Despite what some misinformed people will tell you Liquid Nails is not and never was designed for permanent fixing, if you use slicone to grout make sure you mask the edges with tape first, it will save you a lot of headaches

----------


## Ozcar

> Despite what some misinformed people will tell you Liquid Nails is not and never was designed for permanent fixing, . . .

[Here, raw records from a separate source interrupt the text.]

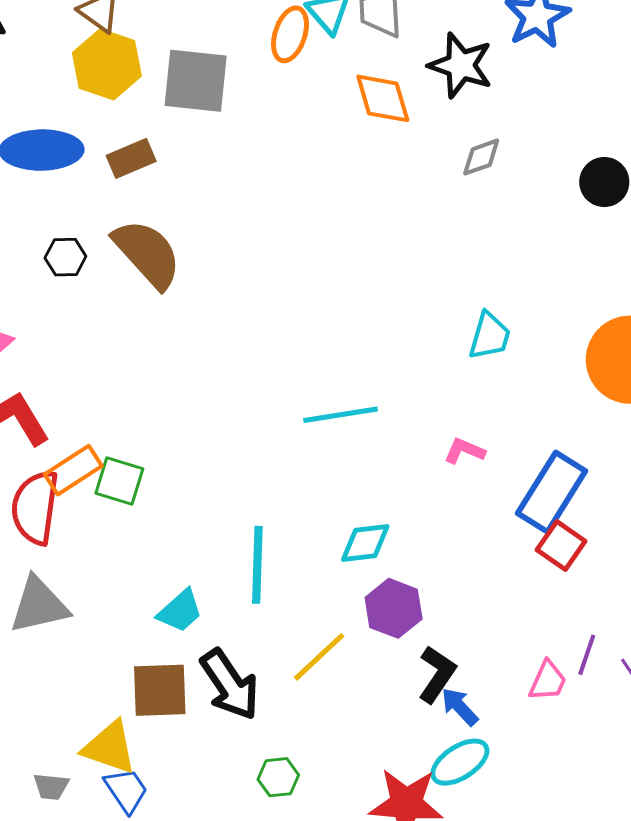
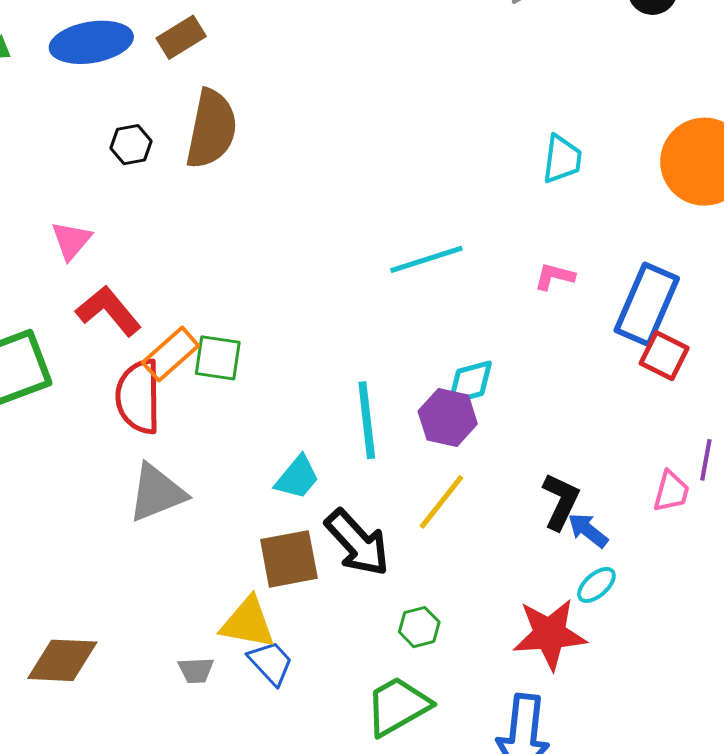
brown semicircle: (147, 254) -> (211, 129), turned 62
purple hexagon: (394, 608) -> (448, 418), moved
cyan ellipse: (460, 762) -> (596, 585), size x0.7

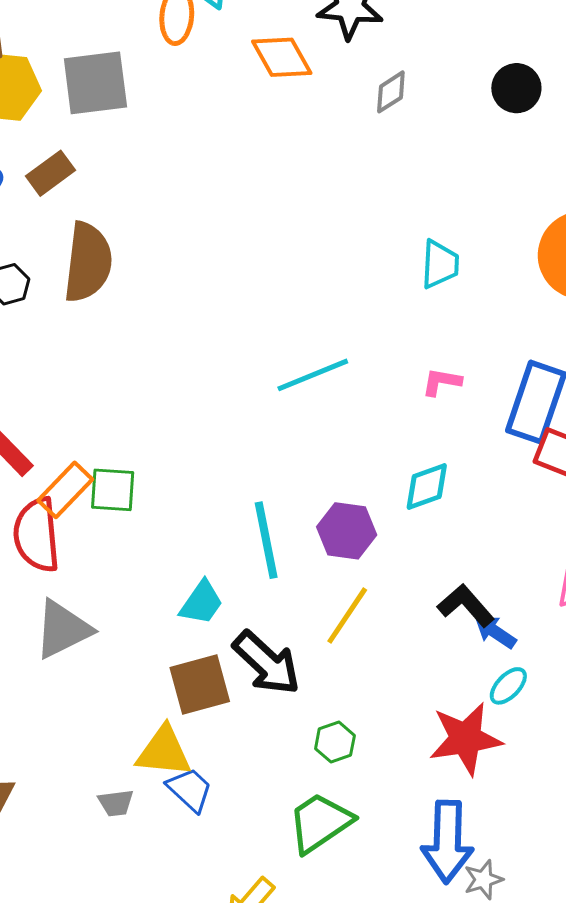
cyan diamond: (470, 382) -> (427, 487), moved
black L-shape: (561, 501) -> (466, 606), turned -62

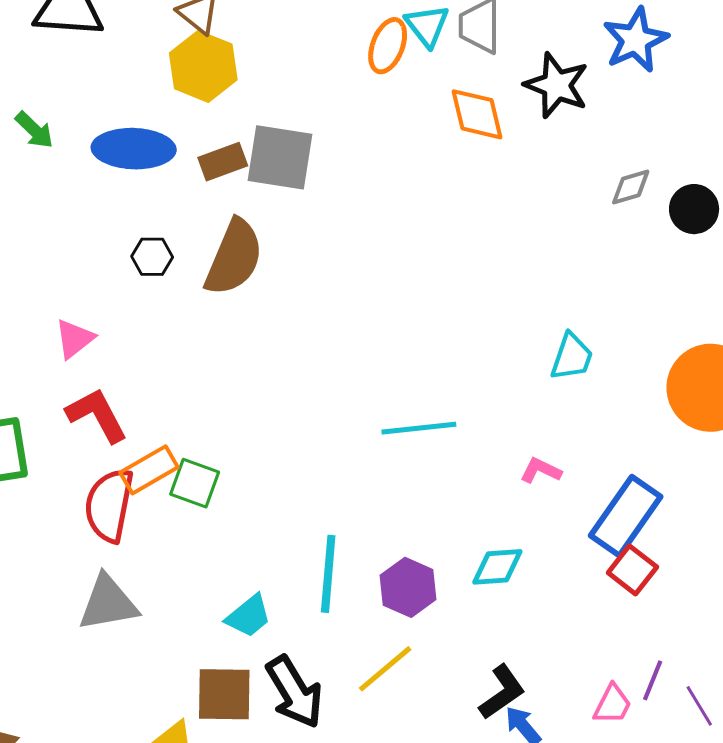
gray square: (95, 83) -> (280, 157), moved
gray diamond: (391, 92) -> (631, 187), moved
black L-shape: (466, 606) -> (502, 692), turned 80

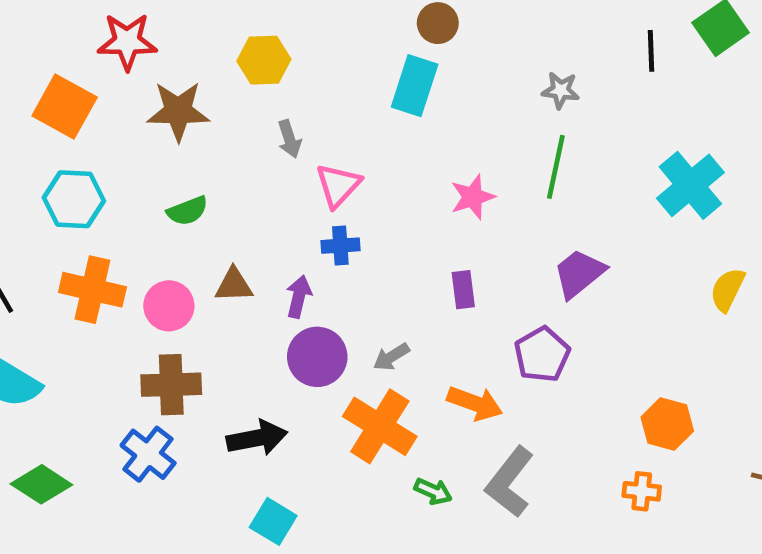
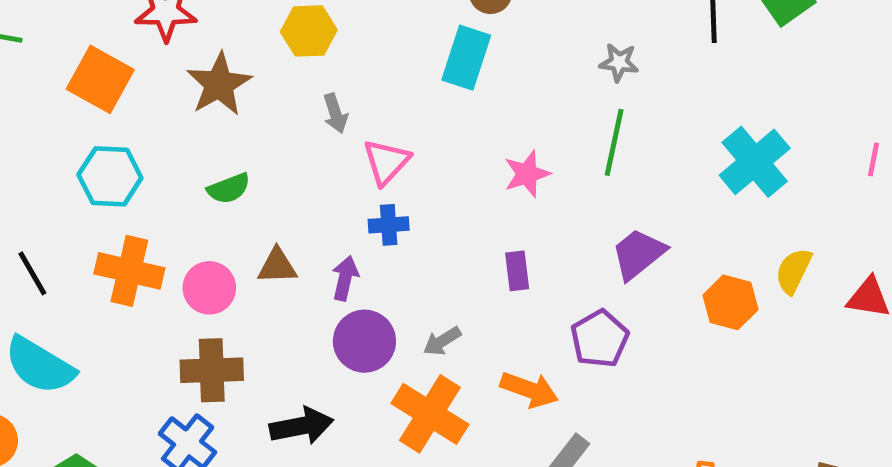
brown star: (178, 111) -> (219, 84), turned -30
orange hexagon: (667, 424) -> (730, 302), moved

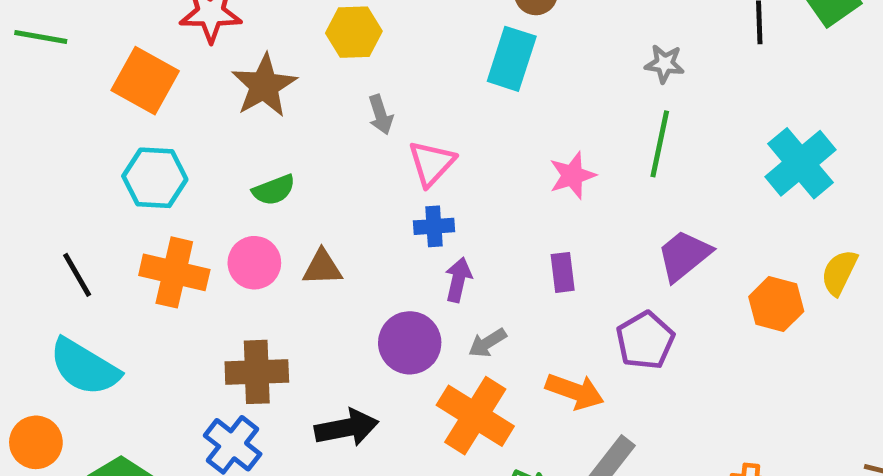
purple arrow: (345, 278) -> (458, 280), moved
pink circle: (209, 288) -> (254, 263), moved

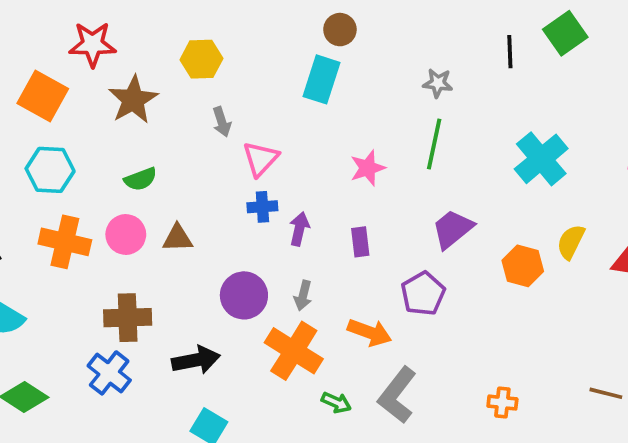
purple arrow: (458, 280) -> (299, 229), moved
gray arrow: (487, 343) -> (303, 295), turned -44

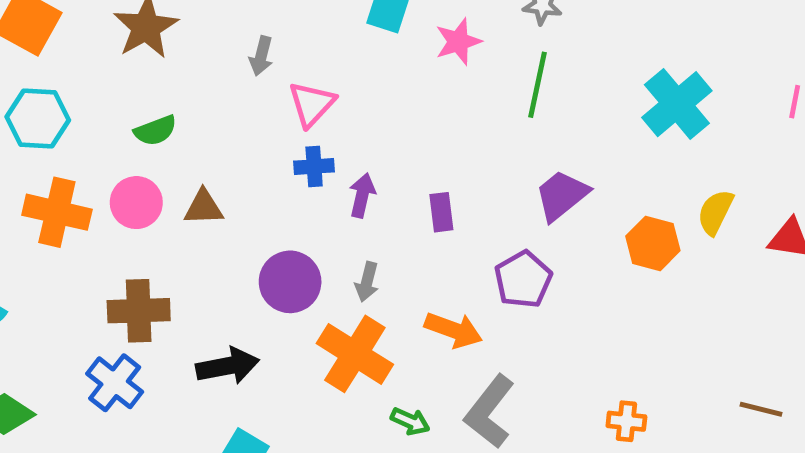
gray arrow: (222, 122) -> (261, 56), turned 32
pink star: (368, 168) -> (458, 42), moved

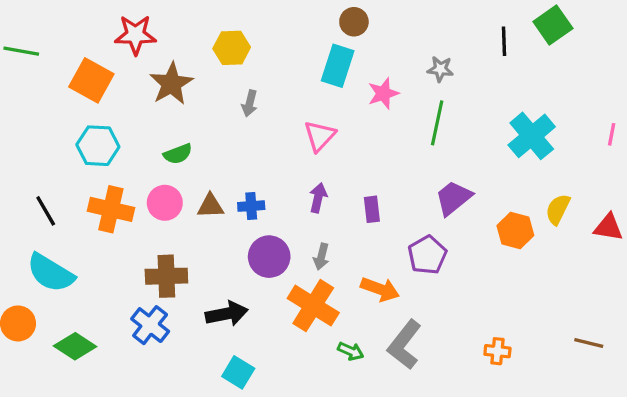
pink triangle: (312, 104) -> (320, 136), moved
blue cross: (314, 167) -> (251, 206), moved

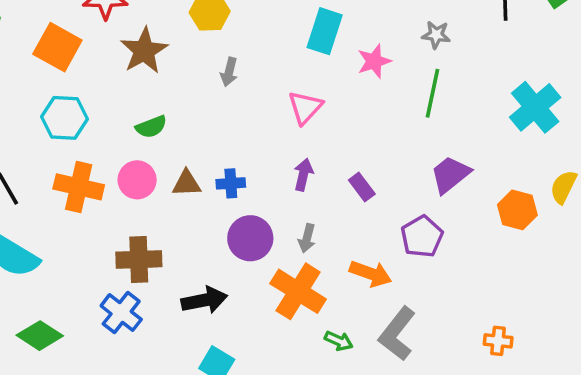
purple rectangle: (372, 209) -> (362, 187), turned -30

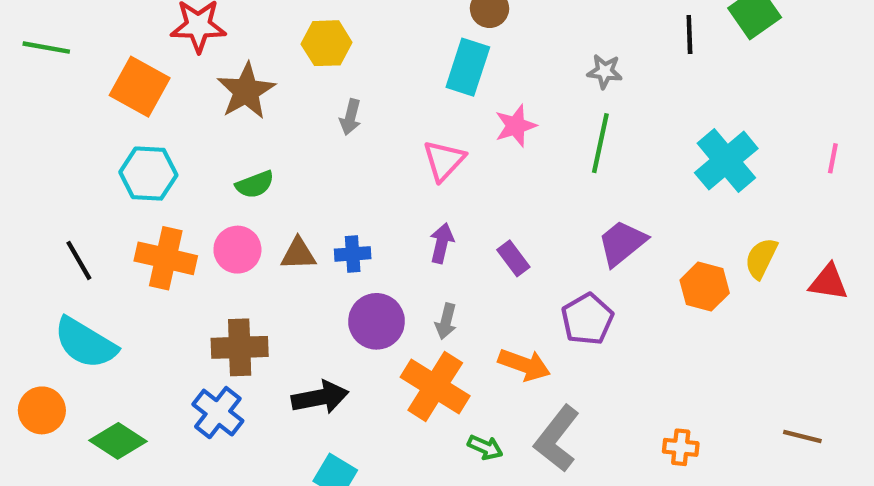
pink star: (374, 61) -> (516, 126), moved

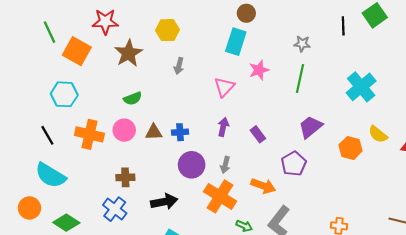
green line: (46, 48) -> (49, 32), moved, turned 55
cyan hexagon: (148, 174) -> (64, 94), moved
yellow semicircle: (761, 258) -> (378, 134), turned -78
brown cross: (240, 347) -> (125, 177), size x0.7

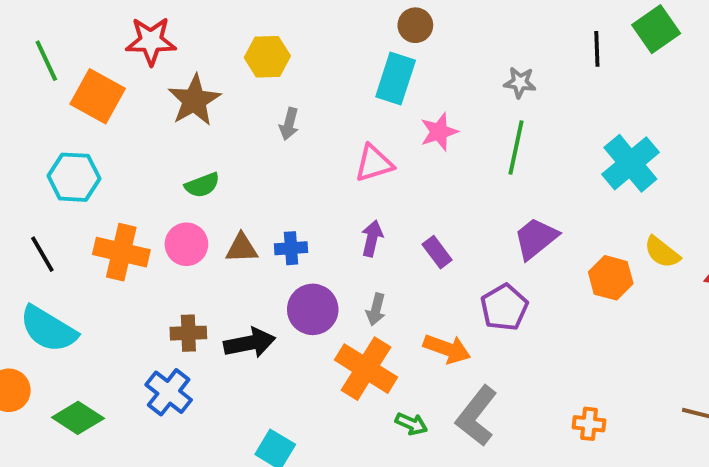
pink triangle: (224, 87) -> (374, 163), turned 30
black arrow: (164, 202) -> (250, 343), moved

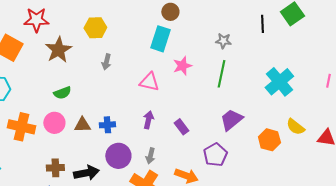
pink triangle: (374, 163) -> (149, 82), turned 30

  "Liquid Nails" is not a single product, it is more like a brand name - there are at least nine different types.  
I'm not sure if the blokes at Selleys, who make the stuff, are misinformed or not, but they say that several of the Liquid Nails variants are suitable for ceramic tiles. That includes Liquid Nails High Strength, Liquid Nails Clear, Liquid Nails Press N Go, Liquid Nails Fast, and Liquid Nails Platinum.  
Permanent? I don't know - is anything really permanent? Some of the above have a claimed life expectancy of 20 years though.

----------


## China

Go back and ask them for a warrenty in writing you will get a big suprise

----------


## TheOtherLeft

> Go back and ask them for a warrenty in writing you will get a big suprise

  What would you recommend then China?

----------


## China

Buy a small can of unifix I have used it for replacing odd tiles hundreds of times

----------


## m6sports

> Buy a small can of unifix I have used it for replacing odd tiles hundreds of times

  Were they the same couple of tiles done Hundreds of times or different tiles  :Biggrin:

----------


## JDub

> Were they the same couple of tiles done Hundreds of times or different tiles

   :Lolabove:

----------


## rod1949

My vote is for the Selleys Roof and Gutter silicon sealant  :2thumbsup: . I too have used it to stick 100's of ceramic tiles (and not the same one over and over) including tiles that had to be fixed to the underside of the head of window reveals. It is basically instant grab but allows you to position the tile. 
I also had to fix colourbond flashings to external corners of tiled walls again I used Sellys Roof and Gutter, but I ran out of it. I had some Bostich silicon so I used it, This flashing had to be supported for the curing time after which time it just fell. I redone it after I brought more Sellys Roof and Gutter silicon.

----------